-------- TASK INPUTS --------

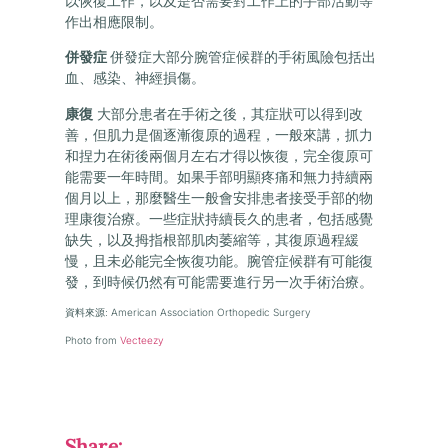
以恢復工作，以及是否需要對工作上的手部活動等
作出相應限制。
併發症
併發症大部分腕管症候群的手術風險包括出
血、感染、神經損傷。
康復
大部分患者在手術之後，其症狀可以得到改
善，但肌力是個逐漸復原的過程，一般來講，抓力
和捏力在術後兩個月左右才得以恢復，完全復原可
能需要一年時間。如果手部明顯疼痛和無力持續兩
個月以上，那麼醫生一般會安排患者接受手部的物
理康復治療。一些症狀持續長久的患者，包括感覺
缺失，以及拇指根部肌肉萎縮等，其復原過程緩
慢，且未必能完全恢復功能。腕管症候群有可能復
發，到時候仍然有可能需要進行另一次手術治療。
資料來源: American Association Orthopedic Surgery
Photo from
Vecteezy
Share:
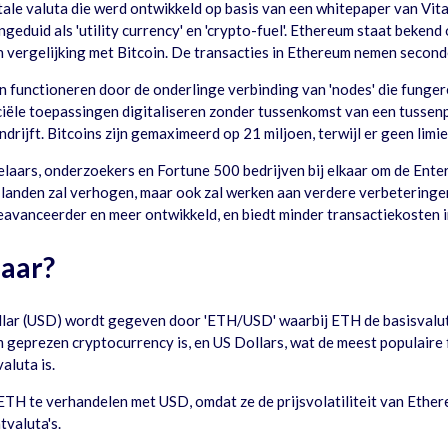
le valuta die werd ontwikkeld op basis van een whitepaper van Vital
duid als 'utility currency' en 'crypto-fuel'. Ethereum staat bekend 
ergelijking met Bitcoin. De transacties in Ethereum nemen seconden 
functioneren door de onderlinge verbinding van 'nodes' die fungere
le toepassingen digitaliseren zonder tussenkomst van een tussenpe
ndrijft. Bitcoins zijn gemaximeerd op 21 miljoen, terwijl er geen lim
elaars, onderzoekers en Fortune 500 bedrijven bij elkaar om de Enter
 landen zal verhogen, maar ook zal werken aan verdere verbetering
eavanceerder en meer ontwikkeld, en biedt minder transactiekosten in
aar?
ar (USD) wordt gegeven door 'ETH/USD' waarbij ETH de basisvaluta
eprezen cryptocurrency is, en US Dollars, wat de meest populaire fi
aluta is.
ETH te verhandelen met USD, omdat ze de prijsvolatiliteit van Ether
tvaluta's.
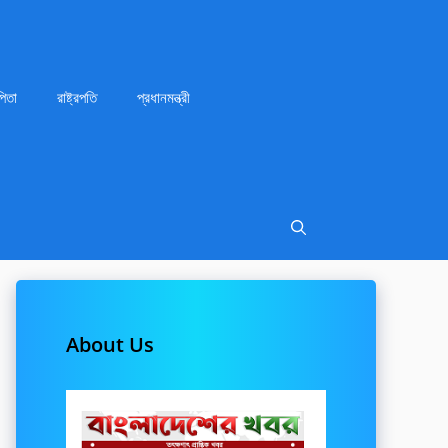
পিতা
রাষ্ট্রপতি
প্রধানমন্ত্রী
About Us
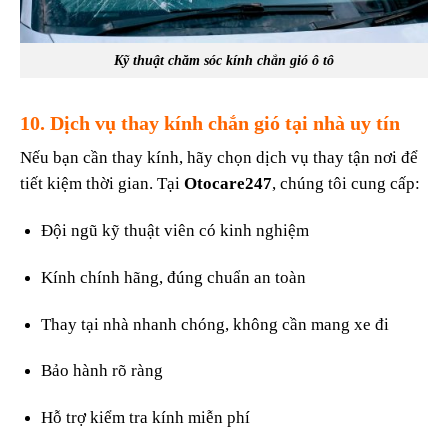
Kỹ thuật chăm sóc kính chắn gió ô tô
10. Dịch vụ thay kính chắn gió tại nhà uy tín
Nếu bạn cần thay kính, hãy chọn dịch vụ thay tận nơi để
tiết kiệm thời gian. Tại
Otocare247
, chúng tôi cung cấp:
Đội ngũ kỹ thuật viên có kinh nghiệm
Kính chính hãng, đúng chuẩn an toàn
Thay tại nhà nhanh chóng, không cần mang xe đi
Bảo hành rõ ràng
Hỗ trợ kiểm tra kính miễn phí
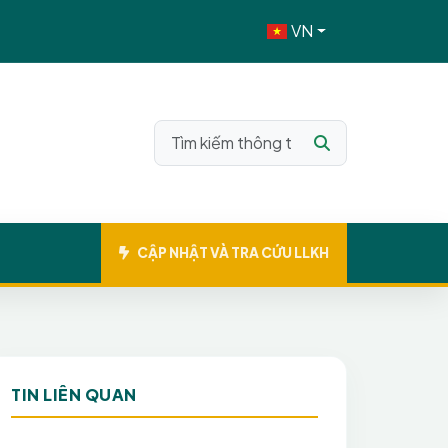
VN
CẬP NHẬT VÀ TRA CỨU LLKH
TIN LIÊN QUAN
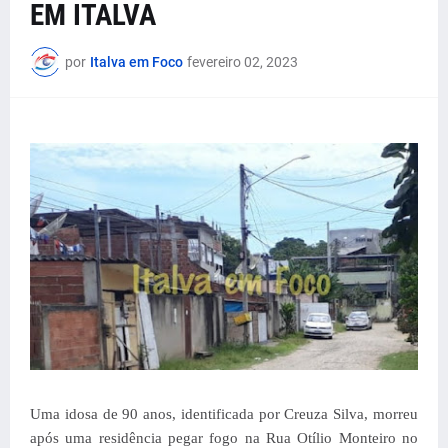
EM ITALVA
por
Italva em Foco
fevereiro 02, 2023
Uma idosa de 90 anos, identificada por Creuza Silva, morreu
após uma residência pegar fogo na Rua Otílio Monteiro no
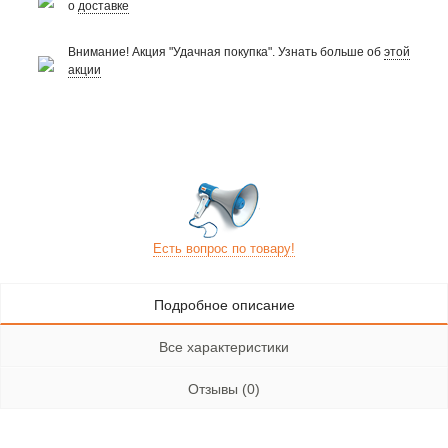
о
доставке
Внимание! Акция "Удачная покупка". Узнать больше об
этой
акции
Есть вопрос по товару!
Подробное описание
Все характеристики
Отзывы (0)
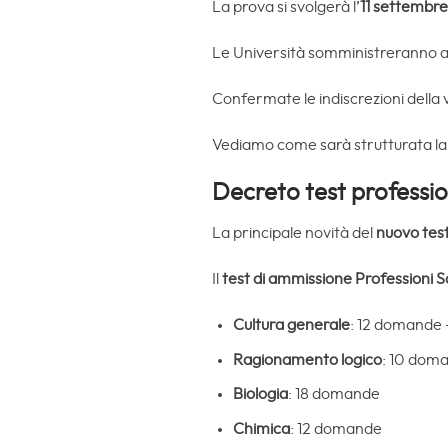
La prova si svolgerà l’
11 settembr
Le Università somministreranno au
Confermate le indiscrezioni della v
Vediamo come sarà strutturata la
Decreto test professio
La principale novità del
nuovo test
Il
test di ammissione Professioni S
Cultura generale
: 12 domande
Ragionamento logico
: 10 dom
Biologia
: 18 domande
Chimica
: 12 domande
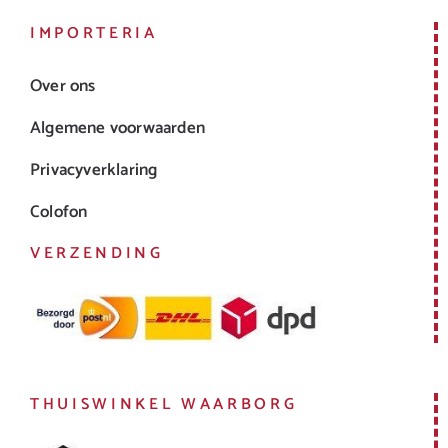
IMPORTERIA
Over ons
Algemene voorwaarden
Privacyverklaring
Colofon
VERZENDING
THUISWINKEL WAARBORG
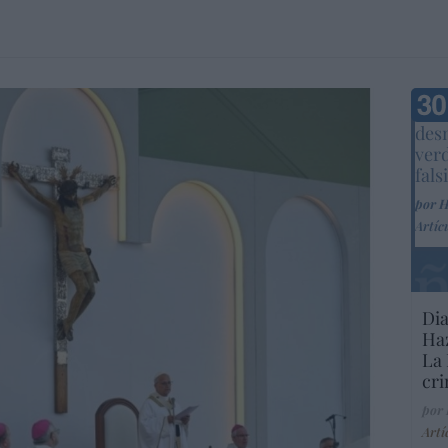
Marc
desm
ver
fals
por 
Artíc
Dia
Haz
La 
cri
por
Artí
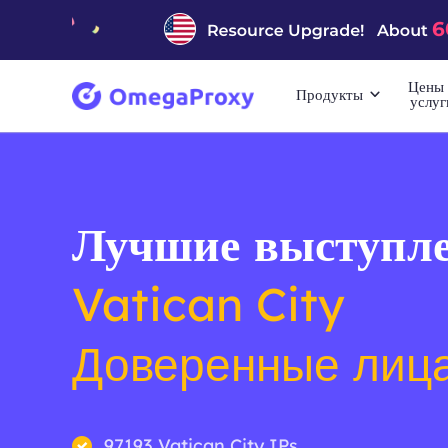
Цены 
Продукты
услуг
Лучшие выступле
Vatican City
Доверенные лиц
97193 Vatican City IPs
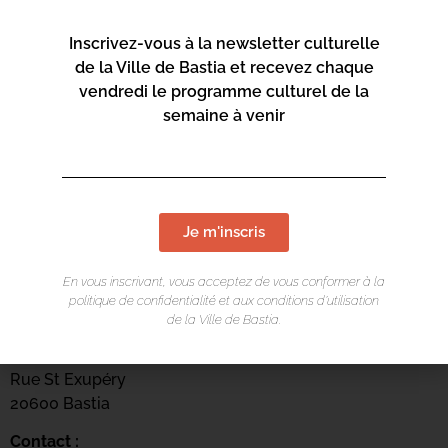
Inscrivez-vous à la newsletter culturelle
de la Ville de Bastia et recevez chaque
vendredi le programme culturel de la
semaine à venir
Je m'inscris
En vous inscrivant, vous acceptez de vous conformer à la
LIEU DE L'ÉVÉNEMENT
politique de confidentialité et aux conditions d’utilisation
de la Ville de Bastia.
Centru culturale Alb’Oru
Rue St Exupéry
20600 Bastia
Contact :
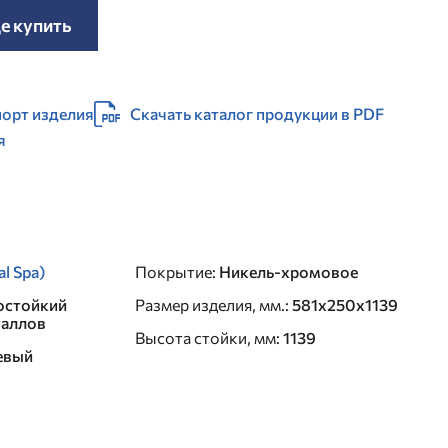
е купить
орт изделия
Скачать каталог продукции в PDF
я
al Spa)
Покрытие
:
Никель-хромовое
остойкий
Размер изделия, мм.
:
581х250х1139
таллов
Высота стойки, мм
:
1139
евый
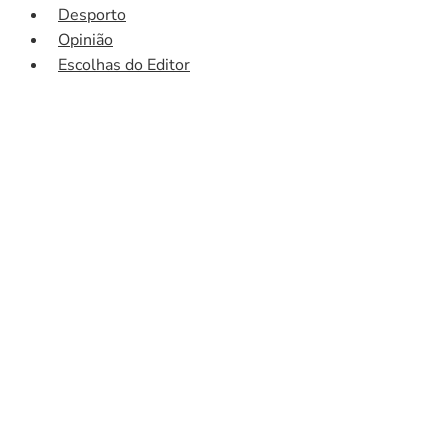
Desporto
Opinião
Escolhas do Editor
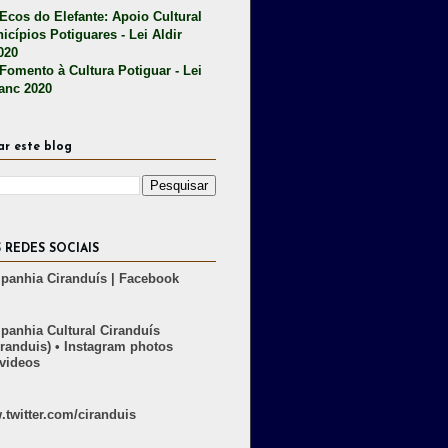
 Ecos do Elefante: Apoio Cultural
icípios Potiguares - Lei Aldir
020
 Fomento à Cultura Potiguar - Lei
lanc 2020
ar este blog
 REDES SOCIAIS
anhia Ciranduís | Facebook
anhia Cultural Ciranduís
randuis) • Instagram photos
videos
twitter.com/ciranduis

--------

• _WHAT YOU NEED TO DO_: Give the lines again exactly, beginning with the first line of the records above and ending with the line that contains "eprezen cryptocurrency is, en", and include no pictures.

• _ANSWER BOX_:
以恢復工作，以及是否需要對工作上的手部活動等
作出相應限制。
併發症
併發症大部分腕管症候群的手術風險包括出
血、感染、神經損傷。
康復
大部分患者在手術之後，其症狀可以得到改
善，但肌力是個逐漸復原的過程，一般來講，抓力
和捏力在術後兩個月左右才得以恢復，完全復原可
能需要一年時間。如果手部明顯疼痛和無力持續兩
個月以上，那麼醫生一般會安排患者接受手部的物
理康復治療。一些症狀持續長久的患者，包括感覺
缺失，以及拇指根部肌肉萎縮等，其復原過程緩
慢，且未必能完全恢復功能。腕管症候群有可能復
發，到時候仍然有可能需要進行另一次手術治療。
資料來源: American Association Orthopedic Surgery
Photo from
Vecteezy
Share:
le valuta die werd ontwikkeld op basis van een whitepaper van Vital
duid als 'utility currency' en 'crypto-fuel'. Ethereum staat bekend 
ergelijking met Bitcoin. De transacties in Ethereum nemen seconden 
functioneren door de onderlinge verbinding van 'nodes' die fungere
le toepassingen digitaliseren zonder tussenkomst van een tussenpe
ndrijft. Bitcoins zijn gemaximeerd op 21 miljoen, terwijl er geen lim
elaars, onderzoekers en Fortune 500 bedrijven bij elkaar om de Enter
 landen zal verhogen, maar ook zal werken aan verdere verbetering
eavanceerder en meer ontwikkeld, en biedt minder transactiekosten in
aar?
ar (USD) wordt gegeven door 'ETH/USD' waarbij ETH de basisvaluta
eprezen cryptocurrency is, en US Dollars, wat de meest populaire fi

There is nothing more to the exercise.